In a continually evolving antitrust landscape, we consider five key trends that PE deal teams should be aware of.
Focus on Non-Controlling Stakes in Competing Companies
Antitrust authorities are paying closer attention to “common ownership”, the simultaneous ownership of non-controlling stakes in competing companies, with the EU’s Competition Commissioner, Margrethe Vestager, publicly stating that the European Commission is looking “carefully” into the issue. While public companies were the initial focus, we expect that private companies will face a similar level of scrutiny. As co-investment deals and non-controlling acquisitions become more common, deal teams should not assume that acquiring a minority position will mean that antitrust issues cannot arise.
Increasingly Burdensome Document Production Requests
Burdensome document requests from the European Commission and the UK’s Competition and Markets Authority (CMA) have become more frequent – both regulators are now adopting a more fulsome US-style approach to document production. PE firms need to consider communications made in preparation for and during a deal, and how these may be viewed by competition authorities.

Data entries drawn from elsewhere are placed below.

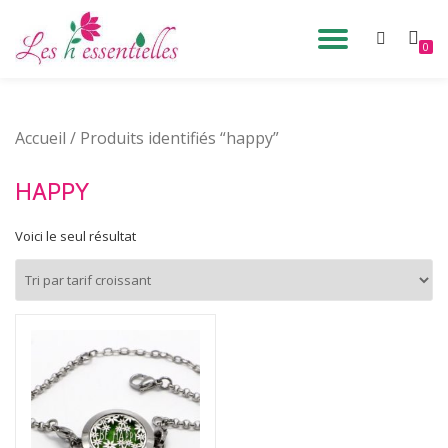
DÉPLIE
0
Aller
au
LA
contenu
Accueil
/ Produits identifiés “happy”
NAVIG
HAPPY
Voici le seul résultat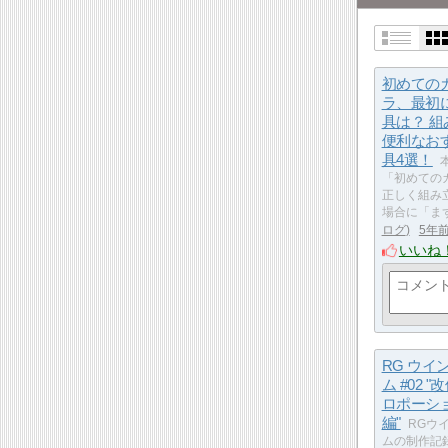
初めての
ラ、最初
具は？ 
便利なお
具4選！
「初めての
正しく組み
場合に「ま
ログ
5年
いいね
RG ウイ
ム #02 
ロポーシ
編"
RGウ
ムの制作記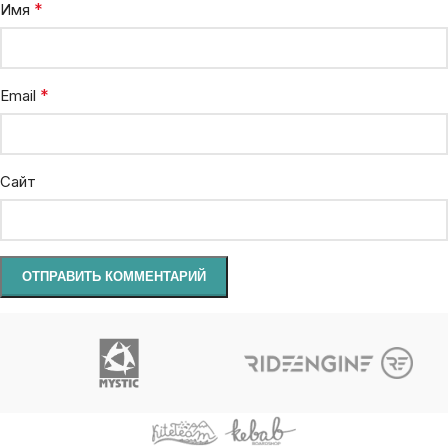
*
Имя
*
Email
Сайт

Requests for third-party reports, sale documents, and even emails between buyers, sellers, shareholders, and customers are not uncommon. When faced with document requests, firms need to engage in early coordination to handle authorities’ information requests, manage carefully the search and production of discovery materials, and address attorney-client privilege protections and data privacy safeguards. Even if transactions ultimately do not raise substantive concerns, fines can be imposed and delays to transaction timetables can occur as a result of non-compliance.
Heightened Enforcement of “Gun-Jumping” Rules
Both established and newer antitrust regulators are increasingly imposing fines on parties that close transactions or take steps to integrate their businesses prior to competition approval, often referred to as “gun-jumping”. There is currently heightened enforcement of the gunjumping rules: in 2018 alone, we are aware of at least 30 reported decisions around the globe in which parties were fined for “jumping the gun”, with 14 of the decisions imposed by EU authorities. This heightened enforcement environment means that deal teams need to exercise even greater caution in structuring obligations between signing and closing. In particular, gap covenants need to leave the vendor with sufficient control to operate its business in the ordinary course, and a purchaser cannot exert operational control over the target business before closing. Although integration planning is permitted, the purchaser cannot even partially implement those plans until after closing. For especially sensitive deals, buyout firms should consider establishing “clean team” arrangements to ensure that only certain individuals have access to sensitive operational information.
Examination of Vertical Issues
Historically, antitrust regulators have primarily focused on the horizontal impact of a deal, and how it affects direct competitors. In our view, there is an increased focus on vertical overlaps, and whether a deal impacts parties at different levels within a sector, such as suppliers and producers. Authorities have also begun to look more closely at how transactions impact related markets. Such scrutiny could bring opportunities for buyout firms in the e-commerce/internet space, as regulators seek to challenge and break up incumbents.
Monitoring Political Developments
Absent foreign investment issues, transactions that present no or minor overlaps in the parties’ activities and therefore pose no substantive concerns are being cleared in increasingly short time frames. However, political developments could lead to change. France and Germany have suggested a loosening of EU competition rules following the European Commission’s recent rejection of the Siemens/Alstom merger. Further, following Brexit, certain transactions may require notification to an additional authority (i.e., the UK CMA in addition to the European Commission), and the UK merger control regime could start to diverge from the EU regime. PE firms should keep the influence of political developments on deals under review.